Bounding box prediction data
════════════════════

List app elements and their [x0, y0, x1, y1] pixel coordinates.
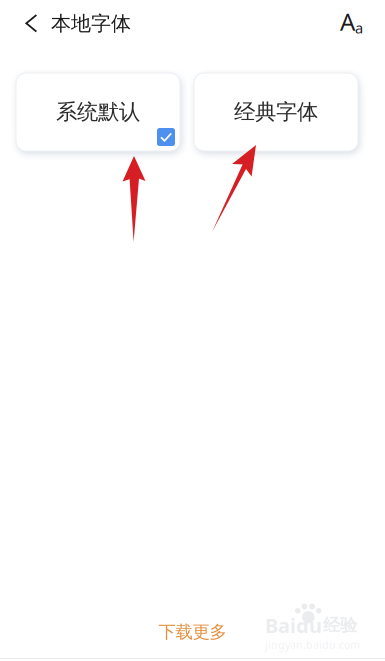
button[interactable]: Back: [0, 0, 51, 47]
staticText: 经验: [323, 615, 357, 636]
button[interactable]: Text size: [340, 0, 385, 47]
staticText: 系统默认: [56, 99, 140, 125]
staticText: 本地字体: [51, 11, 131, 36]
button[interactable]: 系统默认: [16, 73, 180, 151]
staticText: a: [355, 18, 363, 38]
staticText: Baidu: [265, 612, 322, 639]
staticText: A: [340, 6, 355, 38]
button[interactable]: 下载更多: [0, 611, 385, 653]
staticText: 下载更多: [158, 621, 226, 643]
button[interactable]: 经典字体: [194, 73, 358, 151]
staticText: jingyan.baidu.com: [265, 638, 360, 652]
staticText: 经典字体: [234, 99, 318, 125]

════════════════════

Your task -> Without any pictures, return the entries exactly as given.

Solution for this task ->
List app elements and their [x0, y0, x1, y1] pixel coordinates.
button[interactable]: Back: [0, 0, 51, 47]
staticText: 经验: [323, 615, 357, 636]
button[interactable]: Text size: [340, 0, 385, 47]
staticText: 系统默认: [56, 99, 140, 125]
staticText: 本地字体: [51, 11, 131, 36]
button[interactable]: 系统默认: [16, 73, 180, 151]
staticText: a: [355, 18, 363, 38]
staticText: Baidu: [265, 612, 322, 639]
staticText: A: [340, 6, 355, 38]
button[interactable]: 下载更多: [0, 611, 385, 653]
staticText: 下载更多: [158, 621, 226, 643]
button[interactable]: 经典字体: [194, 73, 358, 151]
staticText: jingyan.baidu.com: [265, 638, 360, 652]
staticText: 经典字体: [234, 99, 318, 125]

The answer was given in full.